In the late 1940s, members of the Pontifical Academy Cultorum
Martyrum, which encourages scholarship about ancient Roman churches
and catacombs and promotes the veneration of martyrs, revived the
practice of gathering for Mass each day at the designated
church.
In 1959, Pope John XXIII began his Lenten observances at the
designated station church, celebrating Ash Wednesday at St.
Sabina's on the Aventine Hill. Popes Paul VI and John Paul II
continued the first-station practice.
The pontifical academy, which hosts a 5 p.m. Mass in Italian and
Latin at each station church, is trying to get more of the city's
residents involved in the entire Lenten itinerary.
Unless the local pastor publicizes and pushes attendance, the
Italian congregations tend to number a few dozen people each day,
said Alberto Migliorini, an officer of the academy.
"Americans in Rome are keeping a Roman tradition with greater
fidelity than the Romans," he said.
But that could change now that he and four volunteers have
launched the academy's Internet pages on the Vatican Web site and
are publicizing the station-church practice.
The pages include the list of station churches and information
about each building's history, its art and architecture and often a
spiritual reflection.
The pages were launched in Italian in mid-February; the academy
hopes to have the English and French translations posted before
summer.
With the exception of the papal Mass on Ash Wednesday, the
largest daily Masses in the station churches are the early morning
liturgies coordinated by the North American College, the U.S.
seminary in Rome.
North American College seminarians and staff, U.S. priests
living at Casa Santa Maria, lay students and English-speaking
religious set out in the early morning to a different church Monday
through Saturday from Ash Wednesday to Wednesday of Holy Week.
Thanks mainly to connections with North American College
students and alumni, the station-church practice is becoming known
in North America as well, said Fr. Thomas P. Olszyk, a priest of
the Archdiocese of Milwaukee studying in Rome and serving as the
2003 station-church coordinator.
Tour operators have asked for the schedule and pilgrim groups
are planning to join in, he said.
"They know this is unique to Lent, so they want to make the
effort," he said.
While attending the stations involves rising early and either
walking or dealing with Rome's public transportation, "it is more a
pilgrimage than penance," Fr. Olszyk said.

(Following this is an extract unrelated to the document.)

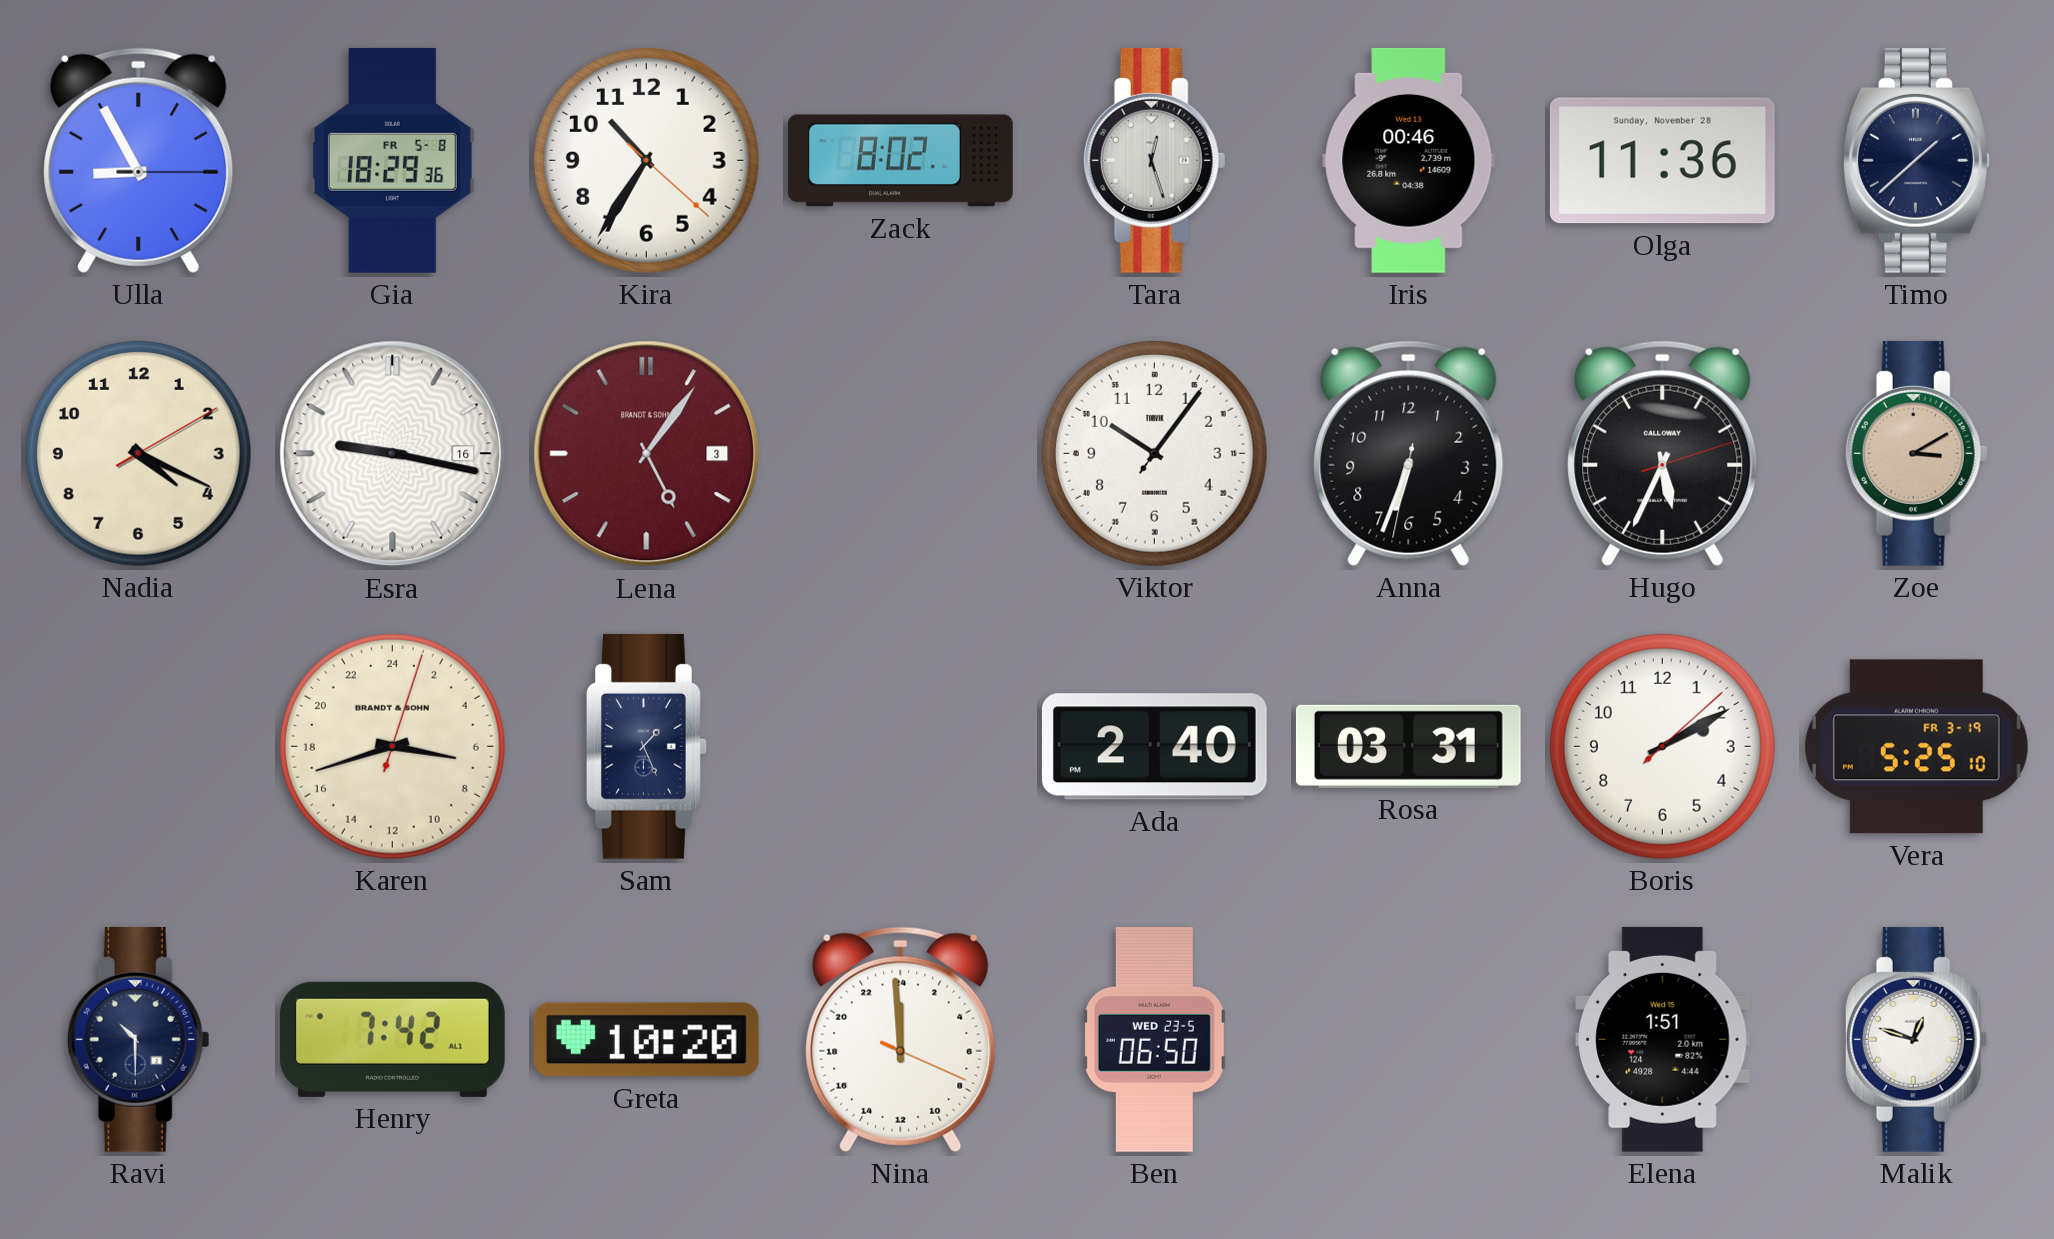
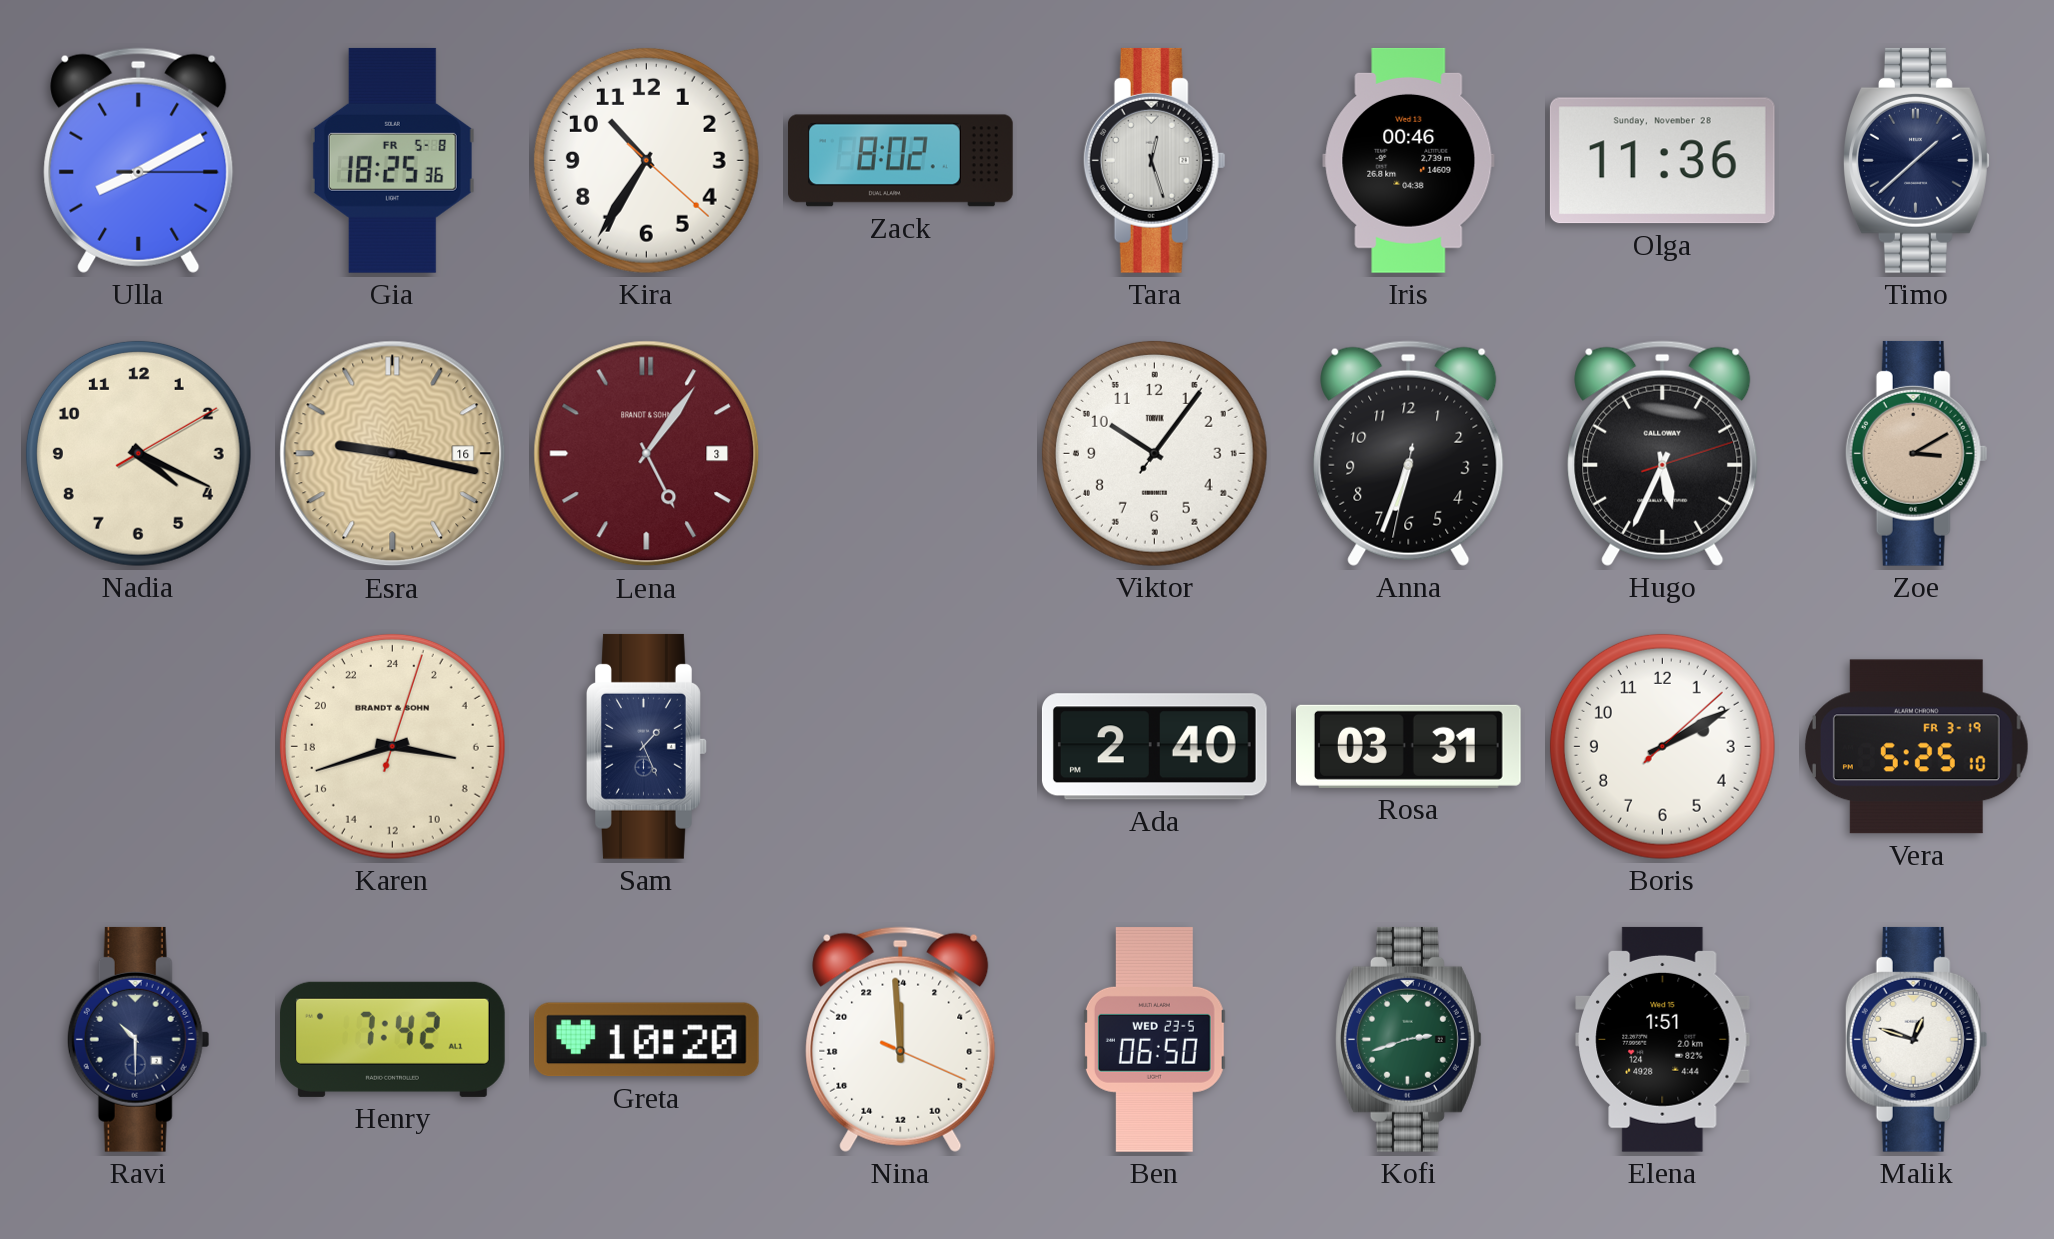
Ulla: 8:55 -> 8:10
Gia: 18:29 -> 18:25
Esra dial: white -> champagne
Kofi: none -> 2:42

When the sun shines, a Roman morning can be glorious, and a
station day is one of the few days of the year that some of the
churches are open to the public.
Add to that the intensity of Lent, the experience of moving
around the city praying with a diverse group of English-speakers
and the coming of spring, "everything just meshes," he said.
The pontifical academy's Internet pages may be found at: www.vatican.va/roman_curia/pontifical_academies/cult-martyrum/index_it.htm.